My boosterism is necessary, especially as I am reminded of the wealth around me, and my financial obligations. Ads have become laughable. Really, will buying that new car or using a moisturizer really be the thing that makes my life better? Gee, I thought it would be making a mortgage payment on time, or getting the septic system pumped. I feel a pang when I see remodeling in the neighborhood, review the plans I had to renovate my home, and realize that I’ve decided not to afford the lumber to fix a window frame.
My life has always been frugal, and now I have an even finer appreciation for what is important to me. My morning mediations are done under the covers. I recalled a friend who said they wake every day in fear. I’d come to understand that, and feel that. Then I realized that where I was was warm, safe, and comfortable. My body was more relaxed than it had been the night before. The twitches and back spasms always subsided in the night. For those few minutes before my work ethic got me out of bed, I was in an environment that couldn’t be improved with money. Companionship, yes. Money, no. (Pity those two are somewhat related.)
I now carry that realization throughout the day. As I type this, more money would change the bills that are waiting to be paid, because they’d be paid; the house would be in better shape, because I’d paid for the work; and well, there’s undoubtedly more, but they don’t come to mind. The house is warm enough. I’m dressed comfortably enough. I enjoyed my breakfast. The computer and the internet connection would be the same. I like this desk and am fine with this chair. My neighborhood is quiet and I expect to meet a friend for a rare lunch after I ride into Langley on the free bus. With a few hundred thousand dollars more life would be the nearly the same. I know. That’s the life I led two years ago.
Society makes me aware of what I lack. I remind myself of what I have. Advertisers, pundits, and politicians won’t do that. I must do that for myself.
Some interesting synchronicities have arisen in the last few weeks. I thank the universe for serendipities even if they don’t seem to make sense in this world. They may all be building to something wonderful and grand that I can’t imagine. Strange things happen every day.

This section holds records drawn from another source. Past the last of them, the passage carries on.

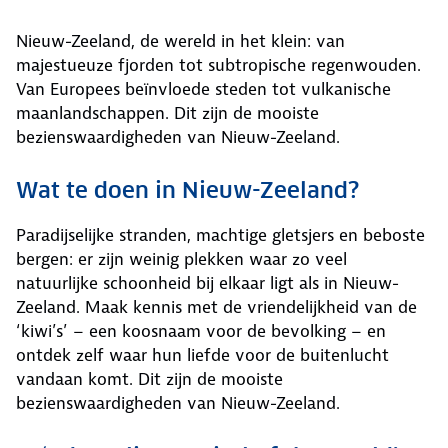
Nieuw-Zeeland, de wereld in het klein: van
majestueuze fjorden tot subtropische regenwouden.
Van Europees beïnvloede steden tot vulkanische
maanlandschappen. Dit zijn de mooiste
bezienswaardigheden van Nieuw-Zeeland.
Wat te doen in Nieuw-Zeeland?
Paradijselijke stranden, machtige gletsjers en beboste
bergen: er zijn weinig plekken waar zo veel
natuurlijke schoonheid bij elkaar ligt als in Nieuw-
Zeeland. Maak kennis met de vriendelijkheid van de
‘kiwi’s’ – een koosnaam voor de bevolking – en
ontdek zelf waar hun liefde voor de buitenlucht
vandaan komt. Dit zijn de mooiste
bezienswaardigheden van Nieuw-Zeeland.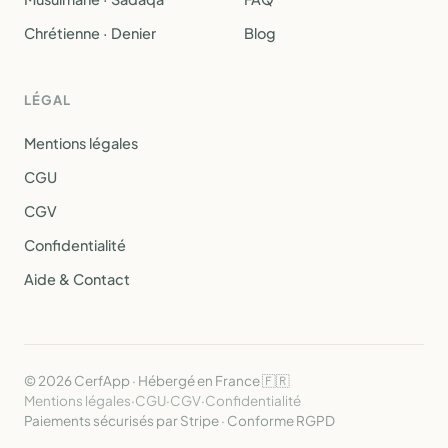
Chrétienne · Denier
Blog
LÉGAL
Mentions légales
CGU
CGV
Confidentialité
Aide & Contact
© 2026 CerfApp · Hébergé en France 🇫🇷
Mentions légales
·
CGU
·
CGV
·
Confidentialité
Paiements sécurisés par Stripe · Conforme RGPD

Ping. The email sings. Pardon me as hope rises and I step away from typing to check what arrived.
Oh nothing. It’s an email from a fascinating company. I applied for a job there, got turned down, and ended up on their email newsletter. Great work folks. Wish I was there to help you.
I thank everyone who is crossing fingers, toes, and limbs as they hope I find a solution to my financial situation. It is touching, and I realize you may feel frustration too because you see the most you can do is to cross your fingers. The thoughts and prayers are appreciated.
Like I said, my fingers and toes are too busy to keep crossed. After my fingers type this I’ll use my toes to walk the 1.6 miles to the bus. And maybe that walk will help me unknit my furrowed brow and unclench my jaw. My finger and toe muscles may not be knotted but other muscles seem to be taking their place. Fortunately, it’s a pleasant walk through a forest and along the bay. It’s fall. The rain has stopped. (We’re supposed to get an inch or two.) The wind has calmed. (It wasn’t a hurricane but it was windy enough to shred the leaves from the trees.) The colored leaves are scattered making sure every view has a pointilist’s attention to detail.